I believe also in the United States of America, in the promise that it contains and has contained throughout our history of producing a society so abundant and creative and so free and responsible that it cannot only fulfill the aspirations of its citizens, but serve equally well as a beacon for all mankind. I do not believe in a superstate. I see no magic in tax dollars which are sent to Washington and then returned. I abhor the waste and incompetence of large-scale federal bureaucracies in this administration as well as in others. I do not favor state compulsion when voluntary individual effort can do the job and do it well. But I believe in a government which acts, which exercises its full powers and full responsibilities. Government is an art and a precious obligation; and when it has a job to do, I believe it should do it. And this requires not only great ends but that we propose concrete means of achieving them.

Our responsibility is not discharged by announcement of virtuous ends. Our responsibility is to achieve these objectives with social invention, with political skill, and executive vigor. I believe for these reasons that liberalism is our best and only hope in the world today. For the liberal society is a free society, and it is at the same time and for that reason a strong society. Its strength is drawn from the will of free people committed to great ends and peacefully striving to meet them. Only liberalism, in short, can repair our national power, restore our national purpose, and liberate our national energies.

What do our opponents mean when they apply to us the label "Liberal?" If by "Liberal" they mean, as they want people to believe, someone who is soft in his policies abroad, who is against local government, and who is unconcerned with the taxpayer's dollar, then the record of this party and its members demonstrate that we are not that kind of "Liberal."
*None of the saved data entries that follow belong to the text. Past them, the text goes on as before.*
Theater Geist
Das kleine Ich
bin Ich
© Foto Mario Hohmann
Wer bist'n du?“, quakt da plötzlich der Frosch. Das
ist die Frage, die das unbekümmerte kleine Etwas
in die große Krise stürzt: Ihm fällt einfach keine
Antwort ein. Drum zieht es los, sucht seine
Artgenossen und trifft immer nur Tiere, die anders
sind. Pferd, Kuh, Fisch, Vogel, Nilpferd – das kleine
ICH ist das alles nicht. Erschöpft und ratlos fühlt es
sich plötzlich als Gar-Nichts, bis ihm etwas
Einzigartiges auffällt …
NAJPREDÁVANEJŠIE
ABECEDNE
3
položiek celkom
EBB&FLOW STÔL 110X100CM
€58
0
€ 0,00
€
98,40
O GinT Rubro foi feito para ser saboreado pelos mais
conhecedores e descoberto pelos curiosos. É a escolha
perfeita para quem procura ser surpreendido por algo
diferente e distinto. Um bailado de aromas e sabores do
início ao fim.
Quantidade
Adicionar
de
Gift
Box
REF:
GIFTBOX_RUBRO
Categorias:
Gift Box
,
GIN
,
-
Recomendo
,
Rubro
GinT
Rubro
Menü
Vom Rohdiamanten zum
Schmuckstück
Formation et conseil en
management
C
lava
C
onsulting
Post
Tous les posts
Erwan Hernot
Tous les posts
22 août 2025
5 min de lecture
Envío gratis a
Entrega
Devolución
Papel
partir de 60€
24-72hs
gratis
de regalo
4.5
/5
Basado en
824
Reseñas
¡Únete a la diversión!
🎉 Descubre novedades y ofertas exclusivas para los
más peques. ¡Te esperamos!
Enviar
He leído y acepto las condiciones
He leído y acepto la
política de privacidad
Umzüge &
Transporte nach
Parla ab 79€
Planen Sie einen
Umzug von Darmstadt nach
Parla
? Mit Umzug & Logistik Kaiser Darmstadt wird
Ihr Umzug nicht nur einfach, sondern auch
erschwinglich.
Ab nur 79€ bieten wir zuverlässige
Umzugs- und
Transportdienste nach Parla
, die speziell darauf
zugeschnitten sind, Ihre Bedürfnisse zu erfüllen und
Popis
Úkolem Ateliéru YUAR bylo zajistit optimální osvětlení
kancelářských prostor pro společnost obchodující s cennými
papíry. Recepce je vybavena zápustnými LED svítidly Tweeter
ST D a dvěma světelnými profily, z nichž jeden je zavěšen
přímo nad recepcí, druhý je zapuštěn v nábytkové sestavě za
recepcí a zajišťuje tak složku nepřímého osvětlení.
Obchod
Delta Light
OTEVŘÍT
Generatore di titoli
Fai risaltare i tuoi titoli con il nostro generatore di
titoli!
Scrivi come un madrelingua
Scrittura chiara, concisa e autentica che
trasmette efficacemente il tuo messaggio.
But if by a "Liberal" they mean someone who looks ahead and not behind, someone who welcomes new ideas without rigid reactions, someone who cares about the welfare of the people -- their health, their housing, their schools, their jobs, their civil rights, and their civil liberties -- someone who believes we can break through the stalemate and suspicions that grip us in our policies abroad, if that is what they mean by a "Liberal," then I'm proud to say I'm a "Liberal."